De alguma maneira se perdoa tudo de ruim aos que aguentam estar onde todos querem que estejam. Uma troca. Eu aceito as borradas que fazes e tu fazes o que eu quero que faças. E de alguma maneira tudo se tenta menosprezar, ridicularizar, silenciar aos que escolhem o seu verdadeiro eu, caminho, destino. Parece tudo uma farsa onde todos precisam fingir. Se alguém decide não fingir, expõe os outros. Não é permitido. Ou, para pertencer ao clã, não é permitido. Persiste? Então silenciosamente deixa de fazer parte. Silenciosamente se pune quem não cumpre o estipulado. Quem decide caminhar seu caminho, seguir o apelo da vida. Não adianta castigar ou impedir, mas as pessoas não entendem. Não entendem que o verdadeiro sucesso é dentro que se sente. Não adianta matar a planta, se ela escolhe viver. Se ela tem algo importante para fazer. Mataram Martin Luther King, mas não mataram seu legado, sua chama, que persistirão para sempre nos iluminando o caminho. Como Marielle Franco e tantos outros mais. Não se cala nunca as vozes nem os desejos dos que estão aqui para contribuir para um mundo melhor. Podem matar a pessoa física mas não matam nunca a chama. Podem asfixiar, mas não conseguem impedir a construção. Podem excluir mas caminhos não faltam para os que sabem o que fazem aqui.
Amir Klink, uma das personalidades mais incríveis do nosso tempo, ajuda as filhas da melhor forma que sabe – dando e ajudando...NADA. Dando a elas a escolha, a procura, a luta pelo que querem.
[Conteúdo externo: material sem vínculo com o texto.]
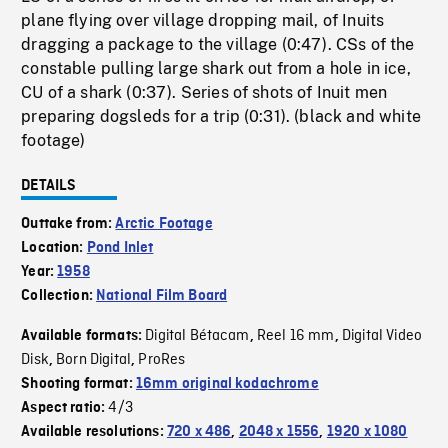
plane flying over village dropping mail, of Inuits
dragging a package to the village (0:47). CSs of the
constable pulling large shark out from a hole in ice,
CU of a shark (0:37). Series of shots of Inuit men
preparing dogsleds for a trip (0:31). (black and white
footage)
DETAILS
Outtake from:
Arctic Footage
Location:
Pond Inlet
Year:
1958
Collection:
National Film Board
Digital Bétacam
Reel 16 mm
Digital Video
Available formats:
,
,
Disk
Born Digital
ProRes
,
,
Shooting format:
16mm original kodachrome
4/3
Aspect ratio:
Available resolutions:
720 x 486
,
2048 x 1556
,
1920 x 1080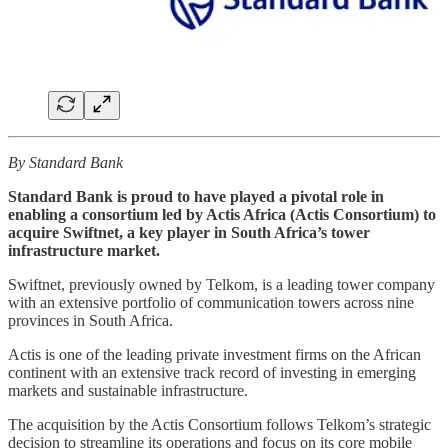
By Standard Bank
Standard Bank is proud to have played a pivotal role in
enabling a consortium led by Actis Africa (Actis Consortium) to
acquire Swiftnet, a key player in South Africa’s tower
infrastructure market.
Swiftnet, previously owned by Telkom, is a leading tower company
with an extensive portfolio of communication towers across nine
provinces in South Africa.
Actis is one of the leading private investment firms on the African
continent with an extensive track record of investing in emerging
markets and sustainable infrastructure.
The acquisition by the Actis Consortium follows Telkom’s strategic
decision to streamline its operations and focus on its core mobile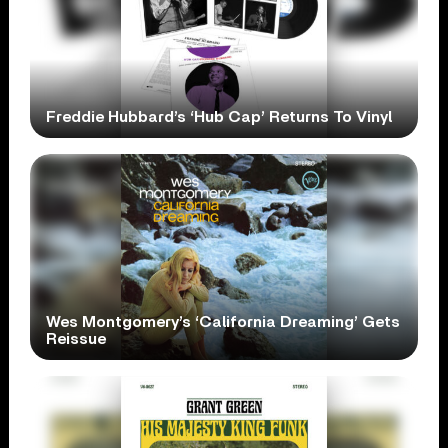
Freddie Hubbard’s ‘Hub Cap’ Returns To Vinyl
Wes Montgomery’s ‘California Dreaming’ Gets
Reissue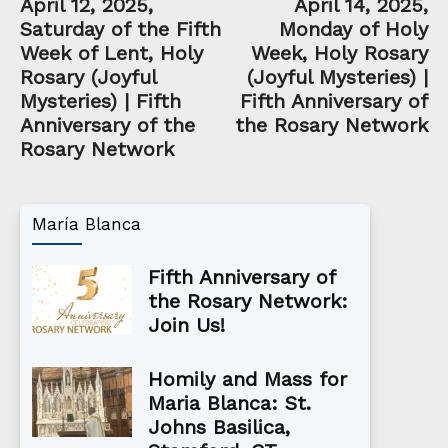
April 12, 2025,
April 14, 2025,
Saturday of the Fifth
Monday of Holy
Week of Lent, Holy
Week, Holy Rosary
Rosary (Joyful
(Joyful Mysteries) |
Mysteries) | Fifth
Fifth Anniversary of
Anniversary of the
the Rosary Network
Rosary Network
María Blanca
Fifth Anniversary of
the Rosary Network:
Join Us!
Homily and Mass for
Maria Blanca: St.
Johns Basilica,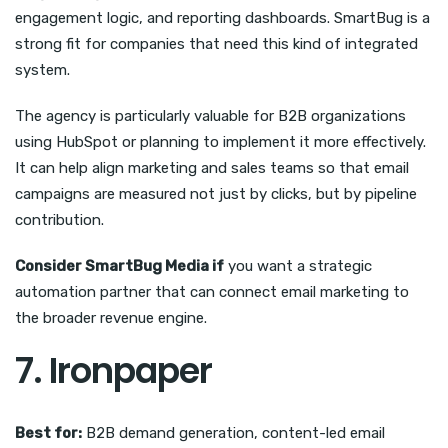
engagement logic, and reporting dashboards. SmartBug is a
strong fit for companies that need this kind of integrated
system.
The agency is particularly valuable for B2B organizations
using HubSpot or planning to implement it more effectively.
It can help align marketing and sales teams so that email
campaigns are measured not just by clicks, but by pipeline
contribution.
Consider SmartBug Media if
you want a strategic
automation partner that can connect email marketing to
the broader revenue engine.
7. Ironpaper
Best for:
B2B demand generation, content-led email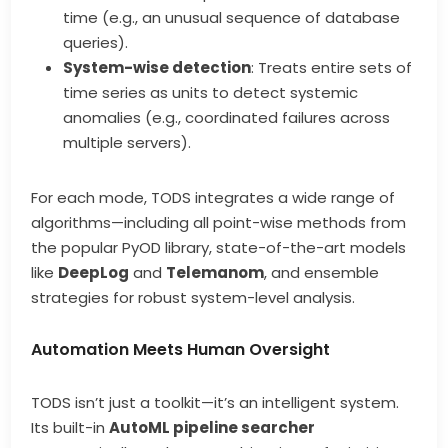
time (e.g., an unusual sequence of database
queries).
System-wise detection
: Treats entire sets of
time series as units to detect systemic
anomalies (e.g., coordinated failures across
multiple servers).
For each mode, TODS integrates a wide range of
algorithms—including all point-wise methods from
the popular PyOD library, state-of-the-art models
like
DeepLog
and
Telemanom
, and ensemble
strategies for robust system-level analysis.
Automation Meets Human Oversight
TODS isn’t just a toolkit—it’s an intelligent system.
Its built-in
AutoML pipeline searcher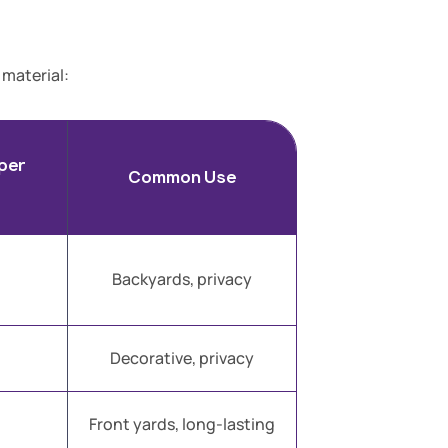
 material:
per
Common Use
Backyards, privacy
Decorative, privacy
Front yards, long-lasting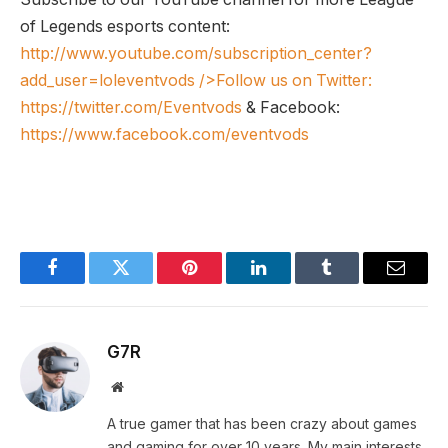
of Legends esports content:
http://www.youtube.com/subscription_center?
add_user=loleventvods
/>Follow us on Twitter:
https://twitter.com/Eventvods
& Facebook:
https://www.facebook.com/eventvods
Facebook
Twitter
Pinterest
LinkedIn
Tumblr
Email
G7R
Website
A true gamer that has been crazy about games
and gaming for over 10 years. My main interests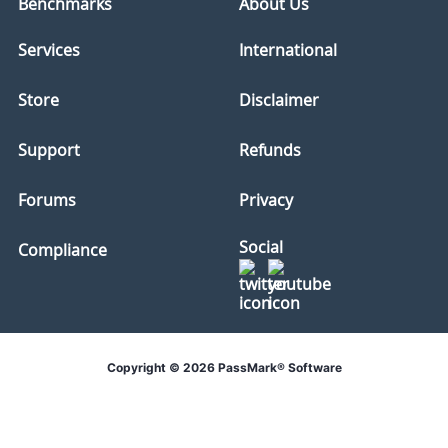
Benchmarks
About Us
Services
International
Store
Disclaimer
Support
Refunds
Forums
Privacy
Social
Compliance
Copyright © 2026 PassMark® Software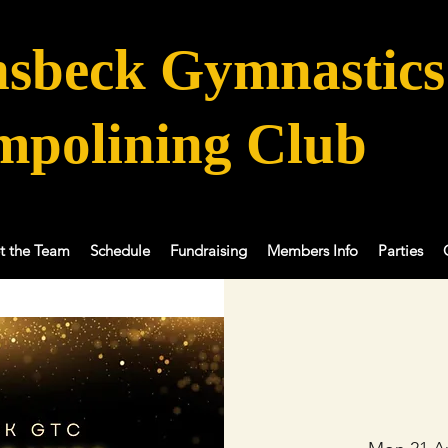
sbeck Gymnastics
mpolining Club
t the Team
Schedule
Fundraising
Members Info
Parties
Nada dando, está dando tudo o que importa.
Gloria Maria, uma das mais incríveis jornalistas brasileiras, assume-se como realista. Vive sem pensar no pior, nem no melhor. Refere mesmo que sonhamos só com o céu azul mas que sempre aprendeu que a vida tem céu azul, mas também tem nuvens cinza. E é assim que vive a vida. Talvez uma excelente definição de sucesso seja uma das suas expressões: “Eu tenho medo, mas não deixo nunca que ele me paralise.” Frase de quem, numa época em que ninguém saía do seu país, deu várias voltas ao mundo, subiu 2 vezes aos himalaias, acompanhou guerras, invasões de embaixadas, enfrentou um tumor muito agressivo no cérebro, esteve internada com covid19.
David Fonseca, um dos cantores e compositores mais famosos em Portugal diz que não vive pensando no sucesso. Nem sabe o que isso é. Olha a vida – é formado em fotografia e cinema – reflete sobre o que vê e exterioriza a sua interpretação, através de imagens e das músicas. Talvez por isso seja tão criativo, original e um homem que transborda felicidade, energia e boa disposição. Vive tentando apenas fazer bem o que gosta. E você?